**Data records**
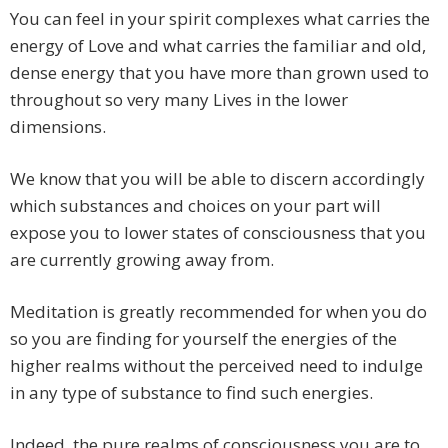
You can feel in your spirit complexes what carries the
energy of Love and what carries the familiar and old,
dense energy that you have more than grown used to
throughout so very many Lives in the lower
dimensions.
We know that you will be able to discern accordingly
which substances and choices on your part will
expose you to lower states of consciousness that you
are currently growing away from.
Meditation is greatly recommended for when you do
so you are finding for yourself the energies of the
higher realms without the perceived need to indulge
in any type of substance to find such energies.
Indeed, the pure realms of consciousness you are to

**ASSIGNMENT**
Copy exactly. Start at the line containing "dense energy that" and continue through the last line of the records.

**THE ANSWER**
dense energy that you have more than grown used to
throughout so very many Lives in the lower
dimensions.
We know that you will be able to discern accordingly
which substances and choices on your part will
expose you to lower states of consciousness that you
are currently growing away from.
Meditation is greatly recommended for when you do
so you are finding for yourself the energies of the
higher realms without the perceived need to indulge
in any type of substance to find such energies.
Indeed, the pure realms of consciousness you are to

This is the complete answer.